A traditional cabinet-maker’s workbench is usually made from beech, although other close-grained hardwoods, such as maple or birch, are more stable. If building your own bench you can economize by making a framework of softwood, where members are a minimum of 75 x 75 mm (3 x 3 in) PAR. The top, however, should be hardwood for strength, durability and above all weight, and should be at least 51 mm (2 in) thick. It is important that the top of your workbench is dead flat, clean and free of damage. Check it periodically with a long straightedge and, if necessary, true up the surface with a bench plane, the longer the better.
Adding a lower shelf increases rigidity and provides storage space; a drawer is also handy. It is common to enclose the space beneath the top as cupboards, with doors at the front or the end. You can also incorporate a simple slotted rack along the back for storing hand tools, such as saws and chisels. A carpenter’s bench has a recessed tool well running lengthways along the top, so tools do not interfere with timber or projects placed on the bench surface. A bench too low can be raised on wooden blocks fixed under each leg.

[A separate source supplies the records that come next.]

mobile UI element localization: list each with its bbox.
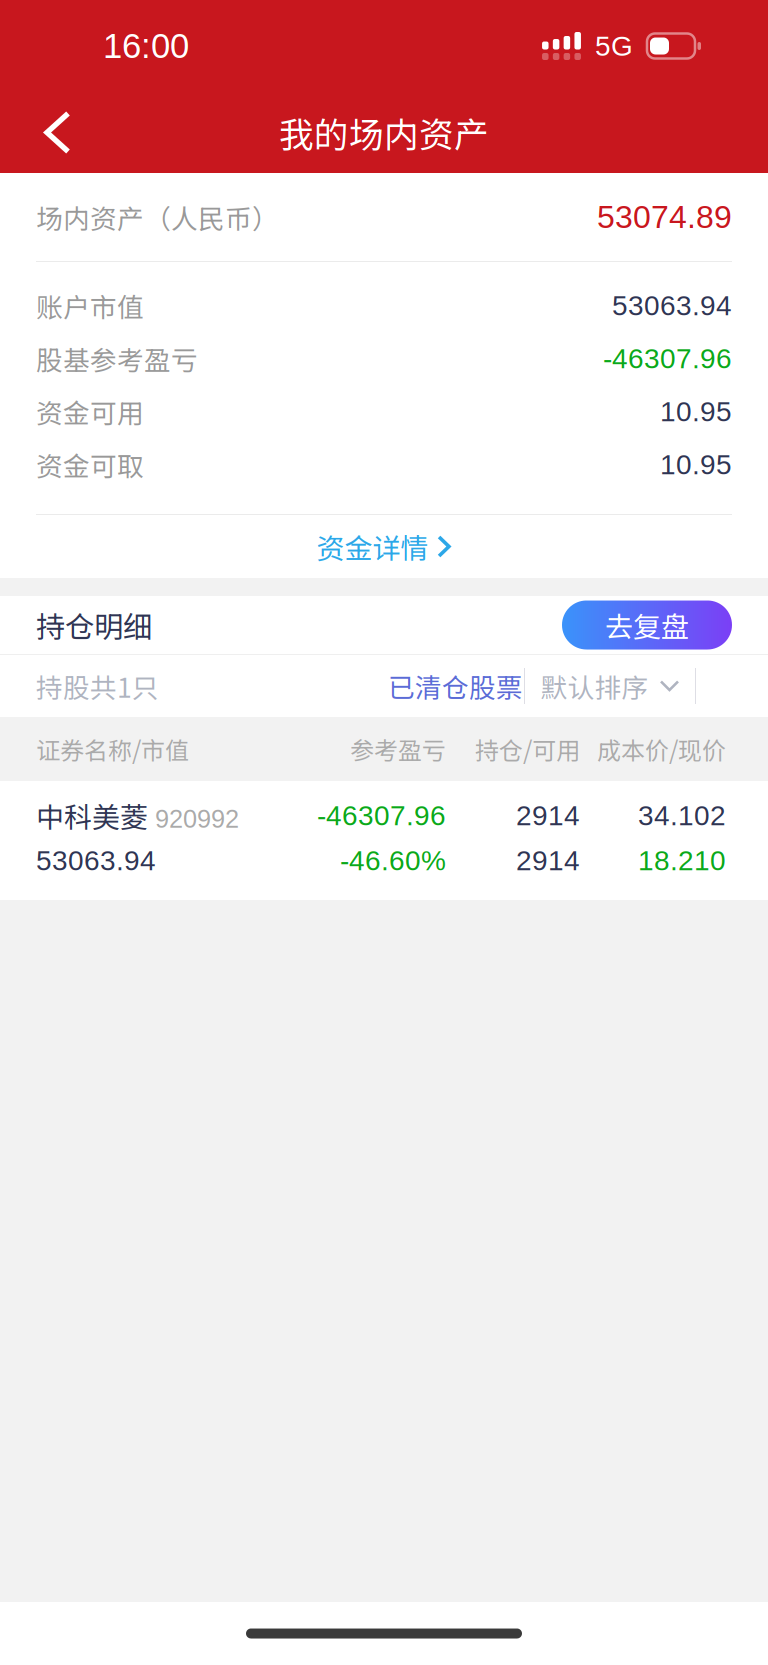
button[interactable]: 返回 [0,98,93,166]
staticText: 资金可取 [36,445,144,484]
staticText: 资金详情 [317,526,429,567]
staticText: 10.95 [660,396,732,427]
staticText: 持仓/可用 [475,732,580,766]
staticText: 我的场内资产 [279,107,489,158]
button[interactable]: 去复盘 [562,600,732,650]
staticText: 已清仓股票 [388,667,523,705]
staticText: 920992 [155,805,239,833]
button[interactable]: 中科美菱 [0,781,768,900]
staticText: -46307.96 [317,800,446,831]
staticText: 10.95 [660,449,732,480]
staticText: 53074.89 [597,199,732,235]
staticText: -46.60% [340,845,446,876]
staticText: 16:00 [103,27,189,65]
staticText: 资金可用 [36,392,144,431]
staticText: 18.210 [638,845,726,876]
staticText: 持股共1只 [36,667,159,705]
staticText: 参考盈亏 [350,732,446,766]
staticText: 2914 [516,845,580,876]
staticText: 53063.94 [36,845,156,876]
staticText: 股基参考盈亏 [36,339,198,378]
staticText: 34.102 [638,800,726,831]
staticText: -46307.96 [603,343,732,374]
staticText: 53063.94 [612,290,732,321]
staticText: 2914 [516,800,580,831]
button[interactable]: 资金详情 [0,515,768,578]
staticText: 场内资产（人民币） [36,198,279,236]
staticText: 默认排序 [540,667,648,705]
staticText: 中科美菱 [36,795,148,836]
staticText: 账户市值 [36,286,144,325]
staticText: 5G [595,30,633,62]
button[interactable]: 已清仓股票 [388,655,524,717]
staticText: 成本价/现价 [597,732,726,766]
staticText: 持仓明细 [36,604,152,646]
staticText: 去复盘 [605,605,689,645]
button[interactable]: 默认排序 [525,655,695,717]
staticText: 证券名称/市值 [36,732,189,766]
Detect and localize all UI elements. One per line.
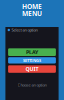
- staticText: Choose an option: [18, 82, 46, 88]
- staticText: HOME: [22, 2, 42, 11]
- staticText: PLAY: [26, 49, 38, 56]
- staticText: Select an option: [11, 27, 37, 33]
- staticText: MENU: [22, 9, 42, 18]
- staticText: QUIT: [26, 66, 38, 73]
- staticText: SETTINGS: [23, 58, 41, 63]
- button[interactable]: QUIT: [8, 65, 56, 73]
- button[interactable]: PLAY: [8, 48, 56, 56]
- button[interactable]: SETTINGS: [8, 57, 56, 64]
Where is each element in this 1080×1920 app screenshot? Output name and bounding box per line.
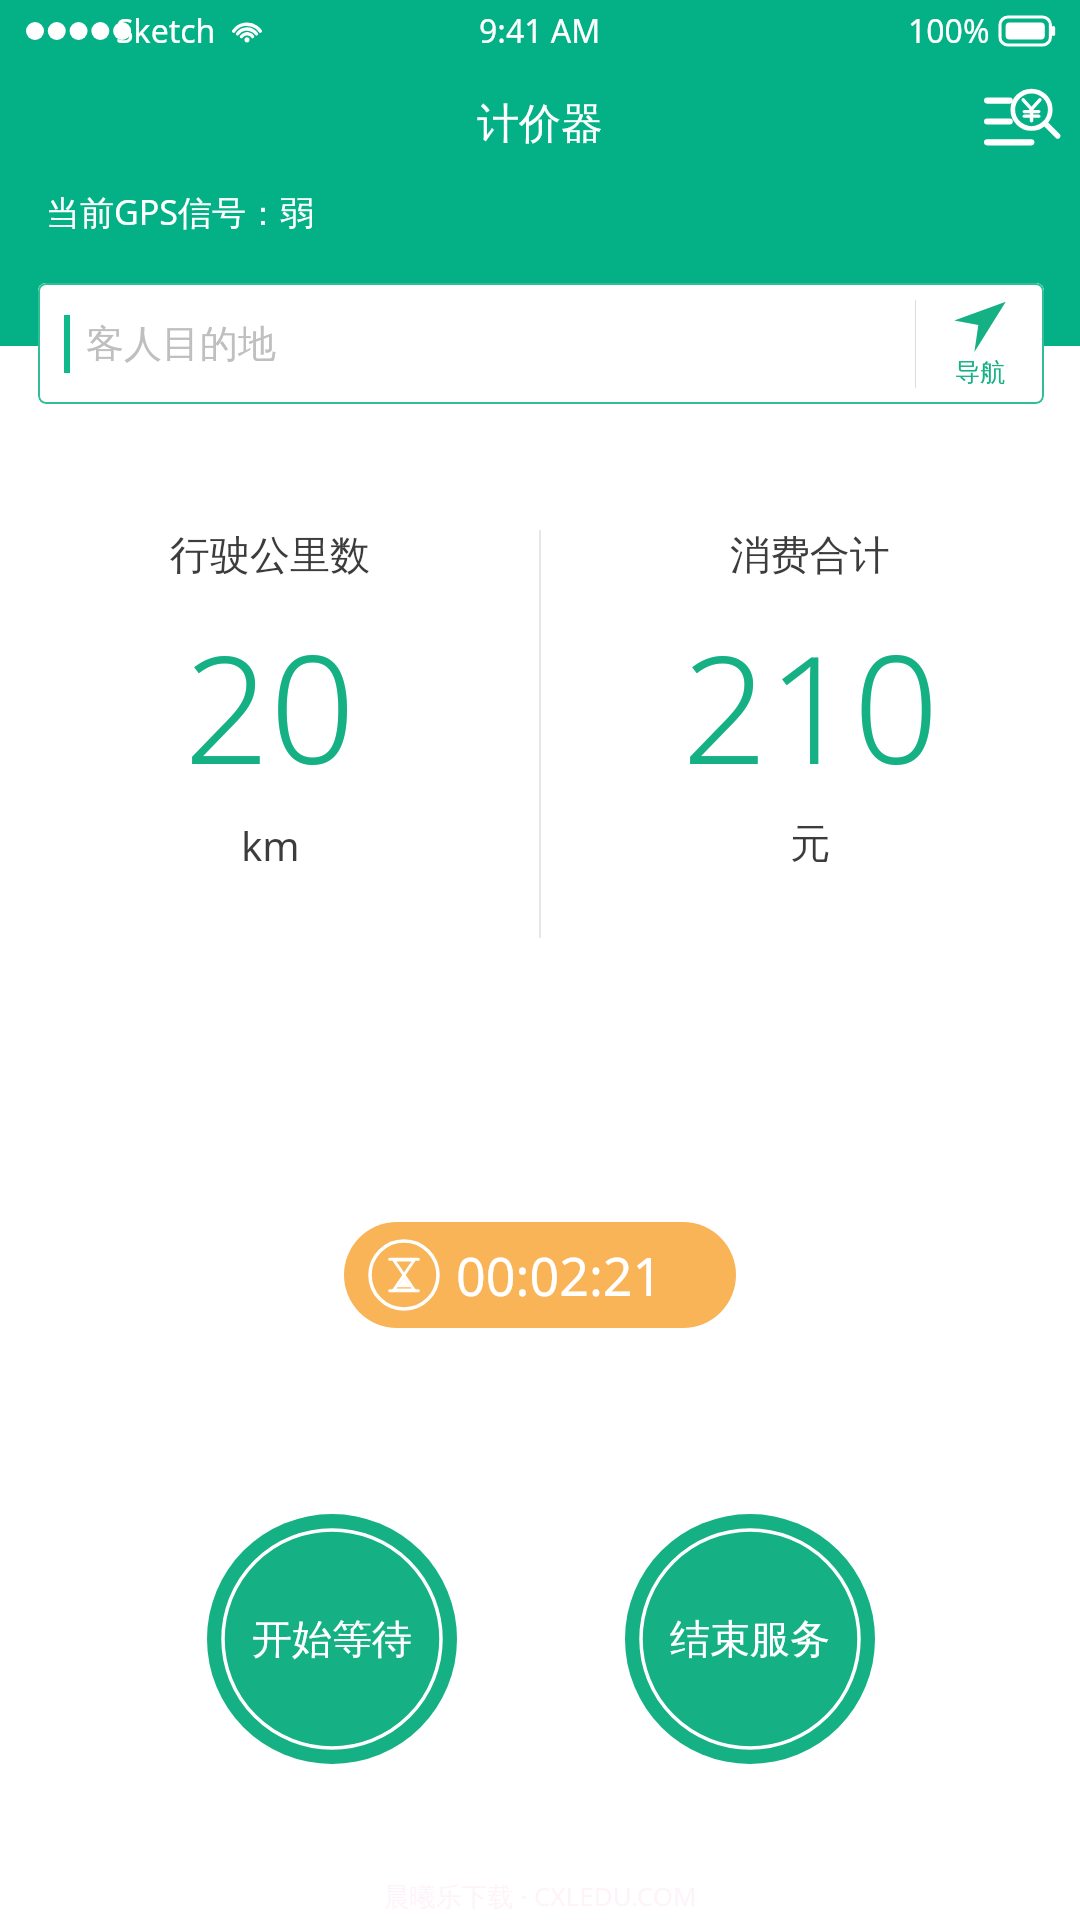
staticText: 00:02:21 bbox=[456, 1240, 663, 1311]
staticText: 210 bbox=[682, 604, 939, 808]
staticText: 9:41 AM bbox=[479, 9, 601, 53]
button[interactable]: 导航 bbox=[916, 283, 1044, 404]
staticText: 消费合计 bbox=[730, 530, 890, 580]
staticText: 导航 bbox=[955, 357, 1005, 388]
staticText: 客人目的地 bbox=[86, 320, 276, 368]
staticText: 100% bbox=[908, 9, 990, 53]
button[interactable]: 价格明细 bbox=[982, 84, 1058, 160]
staticText: 开始等待 bbox=[252, 1614, 412, 1664]
staticText: 行驶公里数 bbox=[170, 530, 370, 580]
staticText: Sketch bbox=[116, 9, 216, 53]
staticText: 元 bbox=[790, 818, 830, 868]
staticText: km bbox=[241, 818, 300, 872]
button[interactable]: 00:02:21 bbox=[344, 1222, 736, 1328]
button[interactable]: 客人目的地 bbox=[38, 283, 1044, 404]
staticText: 结束服务 bbox=[670, 1614, 830, 1664]
staticText: 计价器 bbox=[477, 98, 603, 151]
staticText: 20 bbox=[184, 604, 356, 808]
button[interactable]: 开始等待 bbox=[207, 1514, 457, 1764]
button[interactable]: 结束服务 bbox=[625, 1514, 875, 1764]
staticText: 当前GPS信号：弱 bbox=[46, 189, 314, 235]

Most benches have two vices for cramping. The face, or front, vice is usually placed on the left side of the bench if you are right-handed. The end, or tail vice, is situated at the opposite end. Both are used for cramping work in the conventional way. The tail vice can also be used in conjunction with a pair of bench dogs. These are square, or shaped, movable pegs used for gripping a work piece flat on the surface of the bench while you work on it. They enable you to plane, use a router or carve, or can be used for cramping up boards when gluing edge to edge. Dogs are inserted in two rows of evenly-spaced mortises cut into the top of the bench. If there are no holes for dogs in the top of the bench, consider fitting a bench stop. This simple device is used to prevent timber moving when planing, and is recessed below the surface when not required.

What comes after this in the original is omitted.